About index jobs
Index
An index job rebuilds the full text index in the event that it becomes corrupted, or a configuration change requires that the full text index be rebuilt.
Index jobs are executed from Enterprise Manager. No indexing data is unavailable while indexing is in process.
An index job supports three functions:
- Class indexing
- Class Indexing refers to a class that has properties or content that’s enabled or disabled for indexing. Objects with newly enabled properties/classes are added to the index, and objects with newly disabled properties/classes are removed from the index. This type of indexing is implemented by specifying a class of objects to be indexed. The class could be a Document, Folder, or a subclass of any base class that can be indexed.
Indexing a class must be done after the CBR enabled status of a class or property is changed. If a class has CBR enabled turned on and the class is indexed, all instances of that class are full text indexed. Likewise, if the properties to be indexed on a class are changed, and the class is indexed, the index information is updated to include any newly enabled properties and remove any newly disabled properties from the index. Finally, if a class that was formerly CBR enabled is now disabled and an index of that class is done, instances of that class are removed from the indexing information.
NOTE Do not change the CBR enabled status of a class or property while an index job is running on that class. Doing so will cause unpredictable results. Abort any index job running on a class before changing the configuration, and then resubmit the index job on that class.
If the class selected to index is a base class such as Document, Annotation, Folder, or Custom Object; then new Verity collections are created to hold the new indexing information. When the index operation completes, the old collections that previously held the indexing information are deleted. Thus, indexing a base class is somewhat faster than indexing a subclass of the base class, because the deletes of the indexing information are not done on an individual object basis, but instead are done with the delete of the entire Verity collection(s) at the end of the index job.
- Collection indexing
- Collection indexing is performed when you want to re-index everything that is in a collection, such as when a collection becomes corrupted or is lost due to a disk drive failure.
Collection indexing is accomplished via creation of new full text index data, and then deletion of current indexing data. This type of indexing is implemented by specifying one or more Autonomy Collections to be indexed. A single Autonomy Collection may be re-indexed if just one becomes corrupted, or all Verity Collections for an Index Area may be re-indexed if the entire directory holding collections for the Index Area is lost.
NOTE Do not use Collection Indexing if you change the CBR Enabled flag on a class or property. Even if all collections of an object store are selected, only the data in the collection is submitted for indexing. Any classes newly enabled for indexing are not re-indexed because instances of these classes are not in the existing collections.
- Single item indexing
-
Individual object indexing is performed when you want to rebuild the indexing information for a particular object that is a Document, Folder, Annotation, or Custom Object due to a single failure on the original index attempt, or a need to change some aspect of the configuration (such as a Autonomy style file) and then re-index.

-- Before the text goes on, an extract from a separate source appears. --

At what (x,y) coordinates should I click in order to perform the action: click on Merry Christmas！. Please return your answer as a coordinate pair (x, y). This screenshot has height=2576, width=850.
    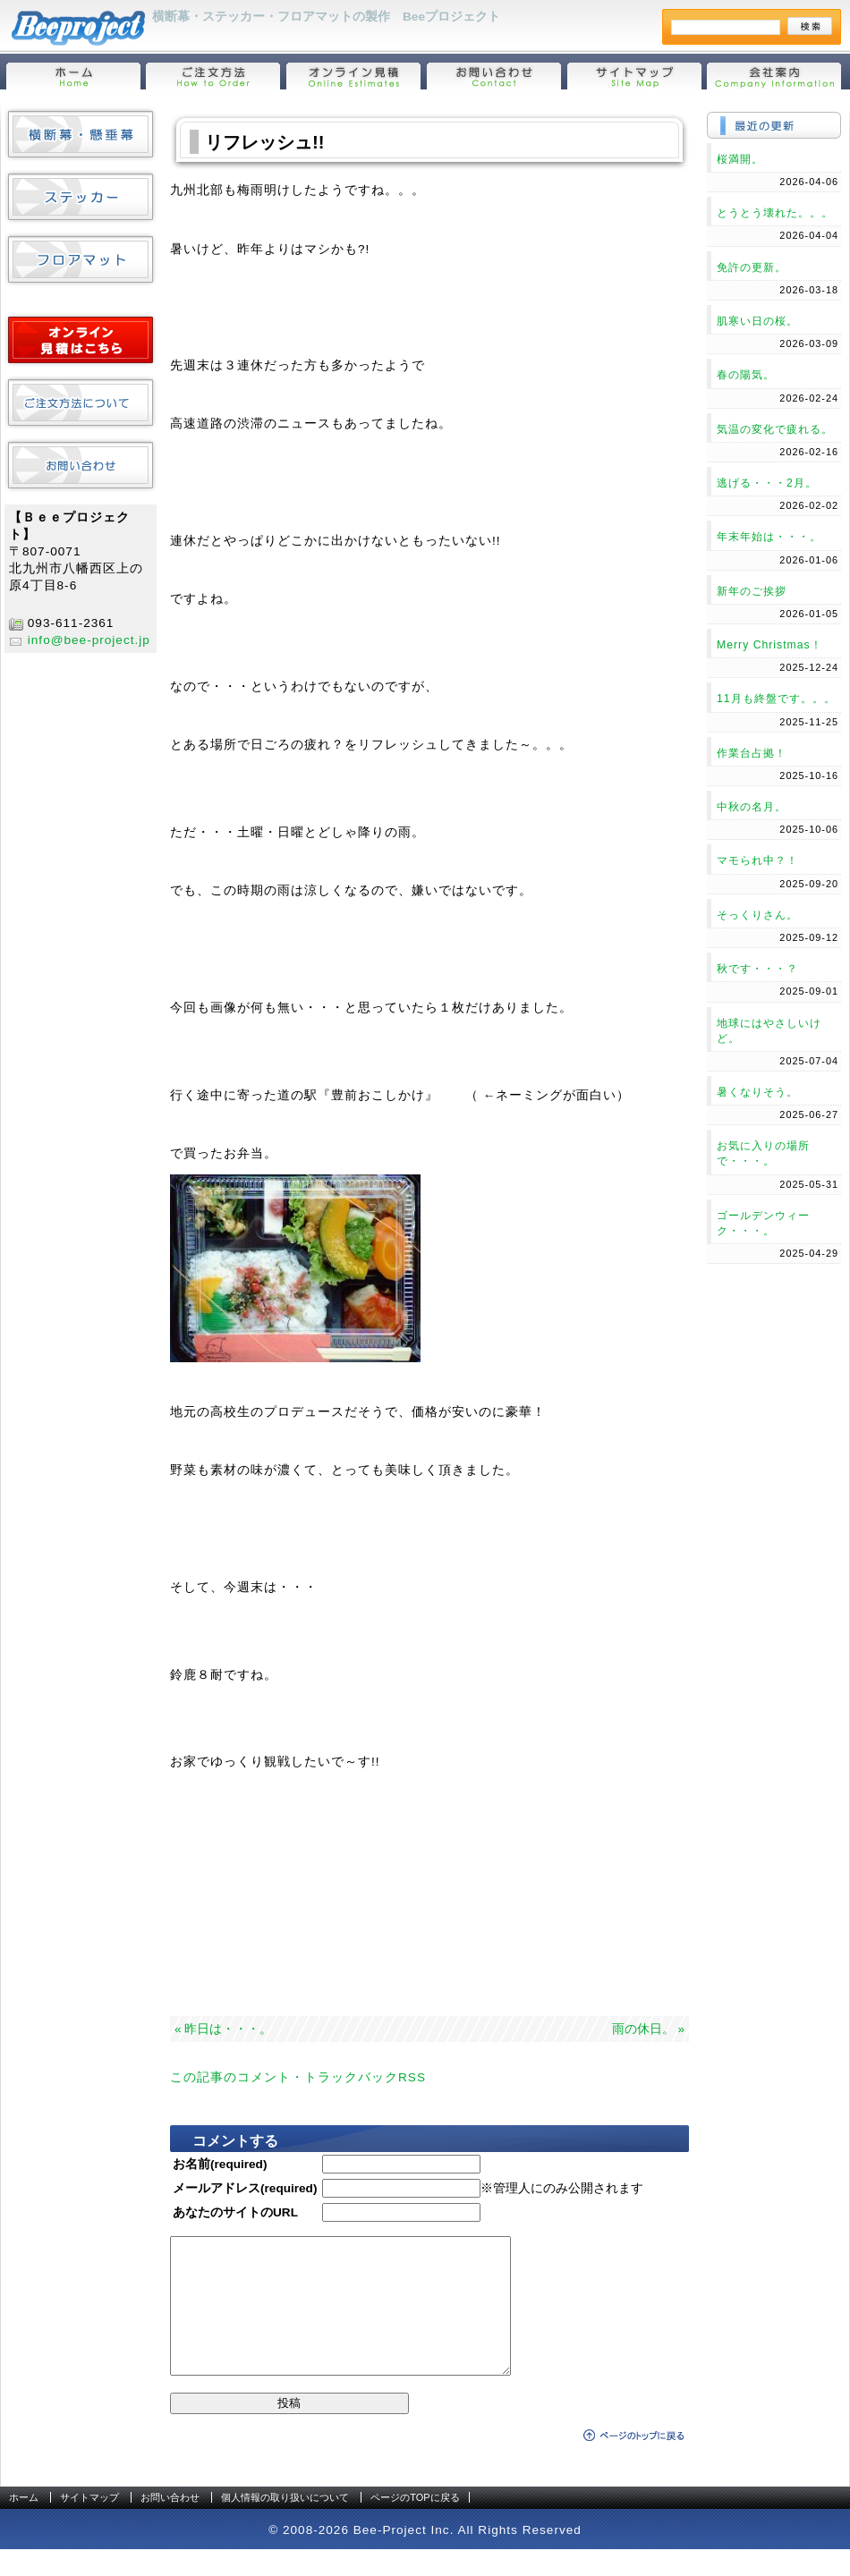     Looking at the image, I should click on (769, 645).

- Performing this operation on an object whose class is CBR enabled will re-attempt to index the object.
- Performing this operation on an object whose class is not CBR enabled will attempt to delete this object from any existing indexes.
Most index jobs require sweeping the object store database for collections or classes to be indexed. This sweep requires a table scan on the database, so it may take considerable time on a large table (even if the amount of data to be indexed is small). Each index job performs a table scan on the database once for each table that needs to be inspected for all classes to be indexed in that table, and once for all collections that need to be indexed in a table. Therefore, it is recommended that you put all classes or collections to be indexed for the same table into a single index job to minimize the number of table scans that are performed.